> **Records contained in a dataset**

------------------------------------------------------------------------

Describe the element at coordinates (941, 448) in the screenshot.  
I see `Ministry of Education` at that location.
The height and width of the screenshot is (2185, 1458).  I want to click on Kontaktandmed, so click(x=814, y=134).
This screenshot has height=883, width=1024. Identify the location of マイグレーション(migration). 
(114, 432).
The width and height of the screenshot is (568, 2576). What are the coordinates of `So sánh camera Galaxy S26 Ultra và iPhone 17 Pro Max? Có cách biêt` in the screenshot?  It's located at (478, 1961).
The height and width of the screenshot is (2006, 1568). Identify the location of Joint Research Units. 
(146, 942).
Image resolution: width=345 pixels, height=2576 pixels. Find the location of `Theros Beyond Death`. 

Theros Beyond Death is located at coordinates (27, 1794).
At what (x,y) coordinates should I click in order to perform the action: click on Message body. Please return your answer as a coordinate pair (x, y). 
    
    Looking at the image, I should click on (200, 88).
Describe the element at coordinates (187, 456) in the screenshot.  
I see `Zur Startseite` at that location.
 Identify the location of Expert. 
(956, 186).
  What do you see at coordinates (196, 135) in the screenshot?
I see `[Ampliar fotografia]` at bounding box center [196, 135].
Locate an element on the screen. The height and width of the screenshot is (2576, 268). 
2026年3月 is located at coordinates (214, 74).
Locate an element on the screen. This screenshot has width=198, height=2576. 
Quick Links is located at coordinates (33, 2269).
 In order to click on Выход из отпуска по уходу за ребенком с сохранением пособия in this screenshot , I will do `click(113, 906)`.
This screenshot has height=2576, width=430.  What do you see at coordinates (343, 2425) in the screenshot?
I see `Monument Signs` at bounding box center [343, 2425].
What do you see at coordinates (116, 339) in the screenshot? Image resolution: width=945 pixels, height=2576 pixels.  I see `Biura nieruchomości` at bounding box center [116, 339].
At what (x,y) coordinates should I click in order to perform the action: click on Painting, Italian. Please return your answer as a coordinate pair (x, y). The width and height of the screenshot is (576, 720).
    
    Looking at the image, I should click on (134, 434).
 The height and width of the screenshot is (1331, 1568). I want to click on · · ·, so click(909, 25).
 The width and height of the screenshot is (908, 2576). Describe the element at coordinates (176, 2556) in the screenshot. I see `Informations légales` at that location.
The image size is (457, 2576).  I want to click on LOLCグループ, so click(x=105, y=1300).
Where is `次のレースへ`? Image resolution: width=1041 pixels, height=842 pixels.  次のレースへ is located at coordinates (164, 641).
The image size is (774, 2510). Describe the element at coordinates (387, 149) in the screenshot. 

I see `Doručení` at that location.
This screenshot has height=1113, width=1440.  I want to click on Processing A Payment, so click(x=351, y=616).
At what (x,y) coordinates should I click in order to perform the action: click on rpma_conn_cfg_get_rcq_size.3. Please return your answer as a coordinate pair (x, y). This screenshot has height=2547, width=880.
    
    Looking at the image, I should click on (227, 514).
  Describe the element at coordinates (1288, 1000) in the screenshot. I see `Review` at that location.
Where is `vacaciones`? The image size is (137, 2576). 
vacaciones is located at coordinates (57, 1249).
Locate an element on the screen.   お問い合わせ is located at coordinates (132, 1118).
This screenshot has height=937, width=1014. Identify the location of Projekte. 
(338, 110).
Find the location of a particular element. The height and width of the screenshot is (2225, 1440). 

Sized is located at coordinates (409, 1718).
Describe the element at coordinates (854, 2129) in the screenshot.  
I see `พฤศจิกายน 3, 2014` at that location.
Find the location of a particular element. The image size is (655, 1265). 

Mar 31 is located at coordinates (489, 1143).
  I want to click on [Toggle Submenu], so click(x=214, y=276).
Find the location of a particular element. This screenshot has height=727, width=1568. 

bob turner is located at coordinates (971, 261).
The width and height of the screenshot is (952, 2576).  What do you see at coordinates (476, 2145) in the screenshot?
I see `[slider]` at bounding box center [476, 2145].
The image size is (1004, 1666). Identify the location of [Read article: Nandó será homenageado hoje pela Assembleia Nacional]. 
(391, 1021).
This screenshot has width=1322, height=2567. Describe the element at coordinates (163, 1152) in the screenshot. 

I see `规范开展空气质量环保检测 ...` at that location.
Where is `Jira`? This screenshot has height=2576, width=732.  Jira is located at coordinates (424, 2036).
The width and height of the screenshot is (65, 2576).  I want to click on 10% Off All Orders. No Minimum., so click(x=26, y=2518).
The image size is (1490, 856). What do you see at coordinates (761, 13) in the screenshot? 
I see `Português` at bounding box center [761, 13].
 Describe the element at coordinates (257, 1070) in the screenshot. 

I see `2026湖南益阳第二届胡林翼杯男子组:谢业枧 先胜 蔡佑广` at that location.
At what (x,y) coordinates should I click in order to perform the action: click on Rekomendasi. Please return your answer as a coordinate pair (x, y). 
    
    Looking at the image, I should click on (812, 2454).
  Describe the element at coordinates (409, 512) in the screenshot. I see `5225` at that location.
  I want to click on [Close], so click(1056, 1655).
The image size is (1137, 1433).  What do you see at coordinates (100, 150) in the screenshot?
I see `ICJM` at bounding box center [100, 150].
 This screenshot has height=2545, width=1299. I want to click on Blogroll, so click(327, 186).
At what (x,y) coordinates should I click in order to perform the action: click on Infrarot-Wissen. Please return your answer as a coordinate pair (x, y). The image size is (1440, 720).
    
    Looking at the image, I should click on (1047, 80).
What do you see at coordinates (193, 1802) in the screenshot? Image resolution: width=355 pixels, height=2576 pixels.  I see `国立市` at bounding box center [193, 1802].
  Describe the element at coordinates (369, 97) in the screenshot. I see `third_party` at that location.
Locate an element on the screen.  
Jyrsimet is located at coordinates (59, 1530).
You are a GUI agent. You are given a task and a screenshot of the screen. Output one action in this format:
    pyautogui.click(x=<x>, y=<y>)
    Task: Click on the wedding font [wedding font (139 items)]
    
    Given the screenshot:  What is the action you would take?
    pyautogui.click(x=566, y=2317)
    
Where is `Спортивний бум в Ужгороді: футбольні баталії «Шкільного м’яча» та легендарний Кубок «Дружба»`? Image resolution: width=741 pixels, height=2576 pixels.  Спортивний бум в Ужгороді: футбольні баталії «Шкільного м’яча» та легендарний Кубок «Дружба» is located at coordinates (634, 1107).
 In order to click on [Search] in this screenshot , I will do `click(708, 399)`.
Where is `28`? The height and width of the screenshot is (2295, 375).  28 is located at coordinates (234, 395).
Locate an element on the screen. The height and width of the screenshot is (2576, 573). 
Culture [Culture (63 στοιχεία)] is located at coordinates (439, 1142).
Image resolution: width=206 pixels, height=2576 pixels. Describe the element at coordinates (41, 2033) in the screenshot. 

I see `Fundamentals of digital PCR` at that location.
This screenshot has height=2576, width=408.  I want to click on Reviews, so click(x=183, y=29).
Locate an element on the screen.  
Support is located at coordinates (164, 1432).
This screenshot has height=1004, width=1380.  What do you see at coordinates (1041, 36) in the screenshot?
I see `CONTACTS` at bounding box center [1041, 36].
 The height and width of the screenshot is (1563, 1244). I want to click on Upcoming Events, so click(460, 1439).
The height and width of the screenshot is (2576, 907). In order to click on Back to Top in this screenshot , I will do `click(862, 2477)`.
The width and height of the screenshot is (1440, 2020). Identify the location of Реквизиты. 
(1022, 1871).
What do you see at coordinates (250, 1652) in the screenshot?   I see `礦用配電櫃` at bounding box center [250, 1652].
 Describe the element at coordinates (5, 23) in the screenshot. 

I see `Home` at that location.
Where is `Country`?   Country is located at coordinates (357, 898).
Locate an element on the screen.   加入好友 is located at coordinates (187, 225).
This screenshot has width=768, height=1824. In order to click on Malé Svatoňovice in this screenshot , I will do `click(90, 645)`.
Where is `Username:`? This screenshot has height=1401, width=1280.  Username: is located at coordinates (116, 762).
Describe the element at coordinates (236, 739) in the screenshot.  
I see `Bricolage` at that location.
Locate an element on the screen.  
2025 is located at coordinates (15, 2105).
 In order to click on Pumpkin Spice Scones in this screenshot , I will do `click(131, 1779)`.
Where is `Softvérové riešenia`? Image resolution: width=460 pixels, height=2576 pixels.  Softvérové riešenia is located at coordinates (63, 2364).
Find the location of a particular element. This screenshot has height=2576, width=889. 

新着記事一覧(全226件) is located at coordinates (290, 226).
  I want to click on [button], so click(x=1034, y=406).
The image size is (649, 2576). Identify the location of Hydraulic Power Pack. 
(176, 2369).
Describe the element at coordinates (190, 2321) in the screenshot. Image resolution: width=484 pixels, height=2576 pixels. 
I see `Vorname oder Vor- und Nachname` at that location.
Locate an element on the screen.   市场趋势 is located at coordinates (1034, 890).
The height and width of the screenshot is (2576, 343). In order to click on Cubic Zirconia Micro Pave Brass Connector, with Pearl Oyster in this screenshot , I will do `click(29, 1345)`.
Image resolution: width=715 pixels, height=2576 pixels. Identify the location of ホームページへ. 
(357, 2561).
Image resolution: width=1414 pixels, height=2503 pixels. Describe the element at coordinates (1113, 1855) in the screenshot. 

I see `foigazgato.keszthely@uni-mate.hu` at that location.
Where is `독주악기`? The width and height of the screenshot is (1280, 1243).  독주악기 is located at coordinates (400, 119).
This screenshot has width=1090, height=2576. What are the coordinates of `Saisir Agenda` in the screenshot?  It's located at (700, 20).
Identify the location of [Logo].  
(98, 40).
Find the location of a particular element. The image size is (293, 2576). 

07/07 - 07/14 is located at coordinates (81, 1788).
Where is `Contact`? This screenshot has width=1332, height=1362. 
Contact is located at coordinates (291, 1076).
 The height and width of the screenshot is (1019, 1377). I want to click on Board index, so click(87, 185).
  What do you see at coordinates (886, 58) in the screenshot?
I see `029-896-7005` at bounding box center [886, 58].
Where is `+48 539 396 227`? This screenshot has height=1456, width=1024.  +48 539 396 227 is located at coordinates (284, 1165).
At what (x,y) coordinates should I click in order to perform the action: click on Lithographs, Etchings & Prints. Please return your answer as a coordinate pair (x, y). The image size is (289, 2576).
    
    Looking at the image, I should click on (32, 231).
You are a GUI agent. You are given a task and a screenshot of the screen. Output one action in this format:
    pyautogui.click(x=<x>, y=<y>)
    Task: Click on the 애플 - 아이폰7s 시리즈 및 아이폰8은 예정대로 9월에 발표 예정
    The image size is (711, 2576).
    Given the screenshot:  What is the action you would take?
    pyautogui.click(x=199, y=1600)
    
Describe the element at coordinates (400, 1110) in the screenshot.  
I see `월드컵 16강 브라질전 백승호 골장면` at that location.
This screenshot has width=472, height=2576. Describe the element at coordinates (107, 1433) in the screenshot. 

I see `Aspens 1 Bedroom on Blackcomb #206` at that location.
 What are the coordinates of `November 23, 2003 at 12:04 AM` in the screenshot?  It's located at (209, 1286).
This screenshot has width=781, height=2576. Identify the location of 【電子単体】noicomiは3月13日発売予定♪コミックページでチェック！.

------------------------------------------------------------------------

> **PROBLEM STATEMENT**
From the records above, copy only the lines starting with the line that holds "Describe the element at coordinates (187, 456)" and going on through the line that holds "What do you see at coordinates (116, 339)", exactly as written.

> **OUTPUT**
Describe the element at coordinates (187, 456) in the screenshot.  
I see `Zur Startseite` at that location.
 Identify the location of Expert. 
(956, 186).
  What do you see at coordinates (196, 135) in the screenshot?
I see `[Ampliar fotografia]` at bounding box center [196, 135].
Locate an element on the screen. The height and width of the screenshot is (2576, 268). 
2026年3月 is located at coordinates (214, 74).
Locate an element on the screen. This screenshot has width=198, height=2576. 
Quick Links is located at coordinates (33, 2269).
 In order to click on Выход из отпуска по уходу за ребенком с сохранением пособия in this screenshot , I will do `click(113, 906)`.
This screenshot has height=2576, width=430.  What do you see at coordinates (343, 2425) in the screenshot?
I see `Monument Signs` at bounding box center [343, 2425].
What do you see at coordinates (116, 339) in the screenshot? Image resolution: width=945 pixels, height=2576 pixels.  I see `Biura nieruchomości` at bounding box center [116, 339].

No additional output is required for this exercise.